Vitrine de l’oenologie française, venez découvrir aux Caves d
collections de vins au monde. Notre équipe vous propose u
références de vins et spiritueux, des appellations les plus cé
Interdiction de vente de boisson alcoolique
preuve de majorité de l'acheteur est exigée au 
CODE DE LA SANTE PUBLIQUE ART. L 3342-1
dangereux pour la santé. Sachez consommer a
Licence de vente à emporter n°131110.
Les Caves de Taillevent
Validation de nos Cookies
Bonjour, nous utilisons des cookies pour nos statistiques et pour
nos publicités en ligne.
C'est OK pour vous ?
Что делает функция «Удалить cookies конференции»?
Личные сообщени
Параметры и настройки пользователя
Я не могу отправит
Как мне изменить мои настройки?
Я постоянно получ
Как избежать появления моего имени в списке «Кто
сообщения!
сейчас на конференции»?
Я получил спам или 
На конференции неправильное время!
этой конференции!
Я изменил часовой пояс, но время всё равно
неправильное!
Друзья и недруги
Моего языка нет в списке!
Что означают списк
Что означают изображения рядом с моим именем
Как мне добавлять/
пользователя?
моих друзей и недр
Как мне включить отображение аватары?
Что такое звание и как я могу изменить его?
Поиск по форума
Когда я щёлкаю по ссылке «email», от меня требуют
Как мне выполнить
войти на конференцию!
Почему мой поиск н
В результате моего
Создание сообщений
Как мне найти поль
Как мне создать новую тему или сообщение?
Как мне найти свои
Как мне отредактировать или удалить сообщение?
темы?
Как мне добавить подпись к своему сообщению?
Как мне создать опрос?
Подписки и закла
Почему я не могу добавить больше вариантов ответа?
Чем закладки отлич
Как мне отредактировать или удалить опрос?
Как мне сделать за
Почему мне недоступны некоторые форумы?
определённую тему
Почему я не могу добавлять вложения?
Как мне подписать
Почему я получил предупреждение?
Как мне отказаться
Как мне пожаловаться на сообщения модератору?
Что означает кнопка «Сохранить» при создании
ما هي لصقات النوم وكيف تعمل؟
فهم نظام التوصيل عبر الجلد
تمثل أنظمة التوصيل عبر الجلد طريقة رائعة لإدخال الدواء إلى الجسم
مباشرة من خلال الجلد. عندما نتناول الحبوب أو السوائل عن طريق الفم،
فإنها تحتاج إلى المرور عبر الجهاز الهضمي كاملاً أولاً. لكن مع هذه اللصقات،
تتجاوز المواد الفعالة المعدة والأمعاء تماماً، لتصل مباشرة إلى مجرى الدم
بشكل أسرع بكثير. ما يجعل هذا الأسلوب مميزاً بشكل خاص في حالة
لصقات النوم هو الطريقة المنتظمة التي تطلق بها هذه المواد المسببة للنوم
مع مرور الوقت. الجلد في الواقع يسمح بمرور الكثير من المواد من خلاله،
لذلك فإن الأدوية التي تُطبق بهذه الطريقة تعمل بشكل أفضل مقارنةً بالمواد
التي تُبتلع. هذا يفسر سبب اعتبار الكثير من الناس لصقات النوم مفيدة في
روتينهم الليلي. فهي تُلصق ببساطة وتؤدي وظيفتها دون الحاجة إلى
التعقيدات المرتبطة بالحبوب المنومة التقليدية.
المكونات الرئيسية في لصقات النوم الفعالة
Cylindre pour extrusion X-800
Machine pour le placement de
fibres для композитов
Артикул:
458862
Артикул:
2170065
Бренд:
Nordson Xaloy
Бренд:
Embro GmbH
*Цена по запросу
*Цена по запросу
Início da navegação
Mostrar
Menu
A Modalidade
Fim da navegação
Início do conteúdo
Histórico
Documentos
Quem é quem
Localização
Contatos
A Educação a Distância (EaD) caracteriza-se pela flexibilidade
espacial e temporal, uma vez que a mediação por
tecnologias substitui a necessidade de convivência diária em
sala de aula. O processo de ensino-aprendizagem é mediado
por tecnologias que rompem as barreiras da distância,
⁂
:: Task to carry out ::
Scan the data for the word "добавить" and copy every line where it shows up.

:: Answer to this task ::
Как мне добавить подпись к своему сообщению?
Почему я не могу добавить больше вариантов ответа?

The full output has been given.